Small Arts Program? These SHU artists are finding a way


Photos courtesy of Jordan Green, Anna Carpenter, & Taji Steele, edited by Megan Beauchamp

Despite having a small arts programs artists at SHU are taking advantage of the opportunities a modest theater and music major can provide.

Seton Hall isn’t a big university, which was actually the appeal to some of the students who wanted the best of both worlds. A small arts community with the potential for personal growth, while still being close enough to staples of the industry like Broadway. While some majors at the Hall like international relations and business have buildings, music majors have what can be described as, half of a hallway with four classrooms.

“I came to Seton Hall because I knew I wanted to work in the city,” said Anna Carpenter a music and theater double major. “I loved that it was not too big, not in the city but close enough that I could go there whenever I wanted to.”

Carpenter, who is graduating this year, describes the arts program as a place where your experience reflects the work you put into it. But it isn’t always that easy.

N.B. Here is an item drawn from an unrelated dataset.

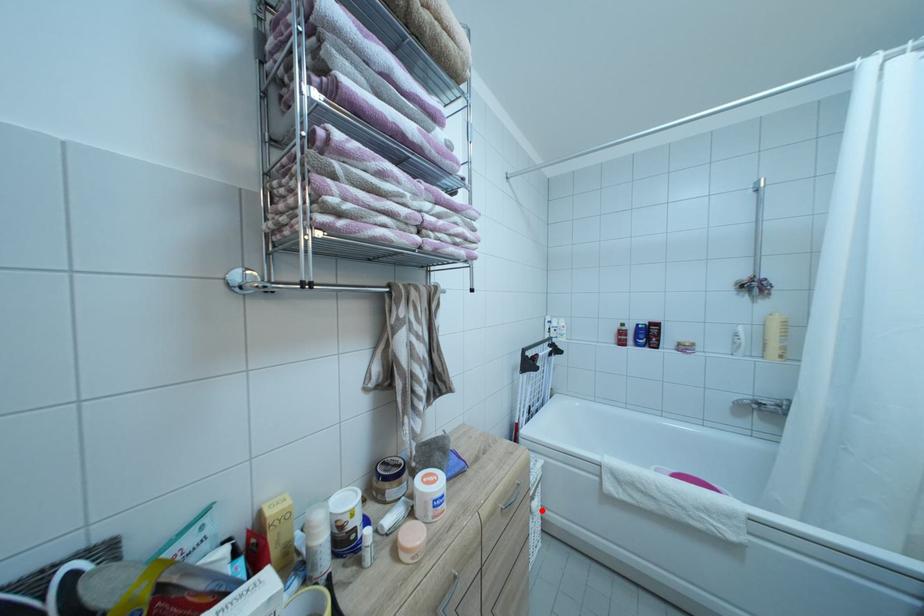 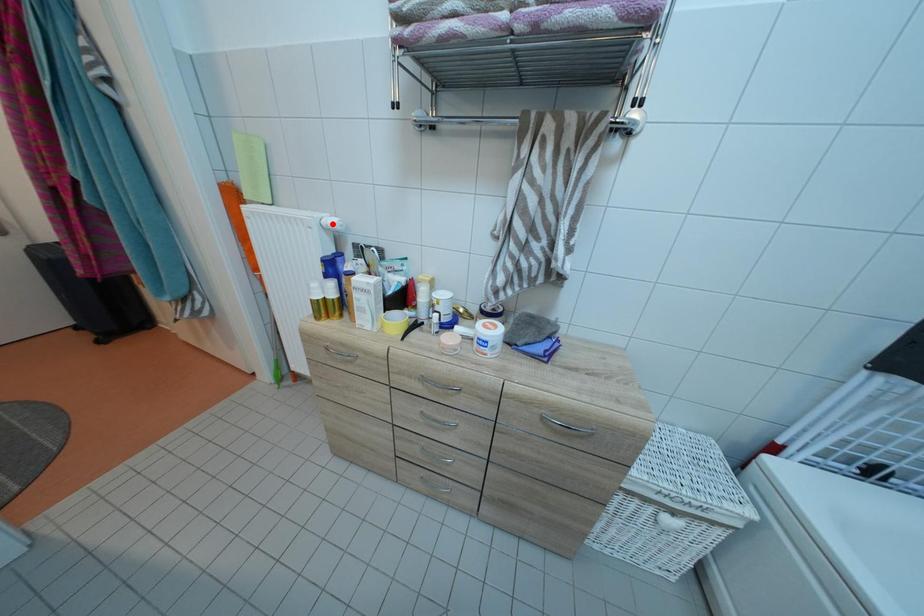 I am providing you with two images of the same scene from different viewpoints. A red point is marked on the first image and another point is marked on the second image. Do the highlighted points in image1 and image2 indicate the same real-world spot?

According to Taji Steele, a junior and theater major at SHU, “I think that both departments really deserve their own full space to cultivate the crafts of all of their students.” There are two professors in the theater program. It would seem a given that acting classes would be a requirement of the major but a quick search on the Seton Hall academics page lists Acting I & II as only electives.


Taji Steele (left) acting in the production of As You Like It

For Steele, it’s simple: consistency and more hands-on experience. Many of the courses offered within the program are history based, which she admits is necessary, however as much as it is, real acting training is still needed.
Aside from the required ‘Principles of Acting’ and ‘Performance Lab’ courses there is no other acting class required of theater students.

Though the music major has more of a staff, the facilities are still lacking. There is only one dedicated music room space for students to rehearse with an instrument or practice vocals. Although there are opportunities to take lessons for voice or an instrument, lesson teachers have to use the offices of other professors or classrooms, instead of designated practice rooms.


A baby grand piano sits in the corner of the sole practice room in the Music Center, however, students can practice any instrument they wish in this room.

But as much as the students can point out the flaws of the programs, they did make the decision to come here. Like Carpenter said before, there is something to be said about the experience.

“A program can be big in ways other than the number of majors,” said Dr. Dena Levine, the Department Chair of Visual Media and Performing Arts. “Their [prospective students] decision to attend one university over another is based on what kind of meaningful arts experience they will have.”

Creating meaning is something Jordan Green knows all about. As a junior and music education major, Green is involved in the theater production of Twelfth Night and four music ensembles, one of which he took the initiative to start.

“The program puts out what you put in. I have worked very hard and I feel like I have gotten a lot back,” said Green.

What can be physically said about the arts here at SHU is that it is a small program, however making the most of what it can offer appears to be a must. Carpenter, for example, worked on the off-Broadway show, Heist! in New York City this Summer.

While there may be frustration in the lack of facilities and staff, one thing seems to remain true. The students remain for the love of the arts.

“The students within the program are really what makes it keep going,” said Carpenter. “All of the students are very passionate about what they do and they want the program to grow.”